Nigerian town's mosques attacked; 97 die

MAIDUGURI, Nigeria -- Boko Haram extremists gunned down nearly 100 Muslims who were praying in mosques in a northeast Nigerian town in observance of the holy month of Ramadan, a government official and a self-defense-force fighter said Thursday.

The attack Wednesday night on the town of Kukawa came the day after the Islamic extremist group attacked a village 22 miles away and killed another 48 men and boys, according to witnesses who counted the dead.

The people of Kukawa were in several mosques, praying ahead of breaking their day-long Ramadan fast, when the extremists attacked.

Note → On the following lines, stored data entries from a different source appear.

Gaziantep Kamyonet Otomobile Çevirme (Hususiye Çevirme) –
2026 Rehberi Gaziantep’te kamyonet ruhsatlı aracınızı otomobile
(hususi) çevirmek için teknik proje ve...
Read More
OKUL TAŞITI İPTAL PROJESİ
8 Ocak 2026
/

They killed 97 people, mainly men, according to self-defense-force spokesman Abbas Gava and a senior government official who spoke on condition of anonymity because he is not authorized to give information to reporters.

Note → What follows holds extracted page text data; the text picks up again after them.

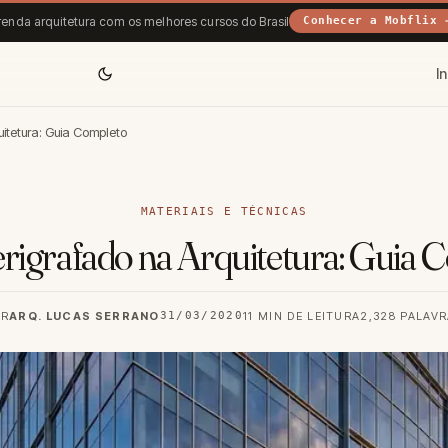
enda arquitetura com os melhores cursos do Brasil
Conhecer a Mobflix 
In
uitetura: Guia Completo
MATERIAIS E TÉCNICAS
erigrafado na Arquitetura: Guia 
OR
ARQ. LUCAS SERRANO
31/03/2020
11 MIN DE LEITURA
2,328 PALAV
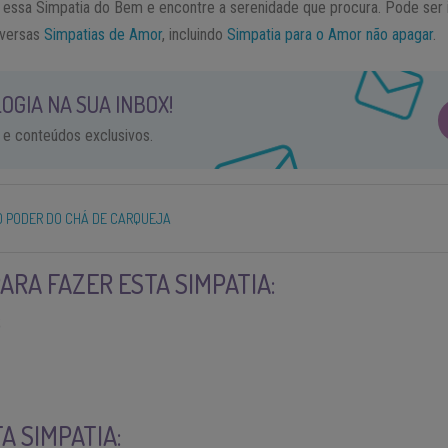
a essa Simpatia do Bem e encontre a serenidade que procura. Pode ser 
iversas
Simpatias de Amor
, incluindo
Simpatia para o Amor não apagar
.
OGIA NA SUA INBOX!
 e conteúdos exclusivos.
 PODER DO CHÁ DE CARQUEJA
ARA FAZER ESTA SIMPATIA:
;
A SIMPATIA:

Gava said his group's fighters in Kukawa said some militants also broke into people's homes, killing women and children as they prepared the evening meal.

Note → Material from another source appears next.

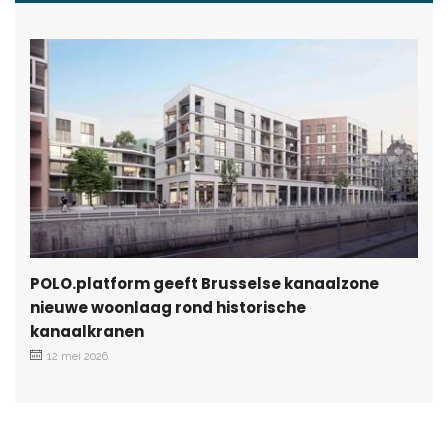
POLO.platform geeft Brusselse kanaalzone
nieuwe woonlaag rond historische
kanaalkranen
12 mei 2026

Kukawa is 110 miles northeast of Maiduguri, the biggest city in northeast Nigeria and the birthplace of Boko Haram.

The extremist group often defiles mosques where it believes clerics espouse too moderate a form of Islam.

Wednesday's attack followed a directive from the Islamic State extremist group for fighters to increase attacks during Ramadan. Boko Haram this year became the Islamic State group's West African ally.

On Tuesday night, the extremists invaded the village of Mussaram, ordered men and women to separate and then opened fire on the men and boys, witnesses said.

On Monday, two suicide bombers blew themselves up prematurely in a village outside Maiduguri an hour before the arrival of Nigerian Vice President Yemi Osinbanjo. He visited some of the hundreds of thousands of people displaced by the 5-year-old Islamic uprising that has killed more than 13,000 people.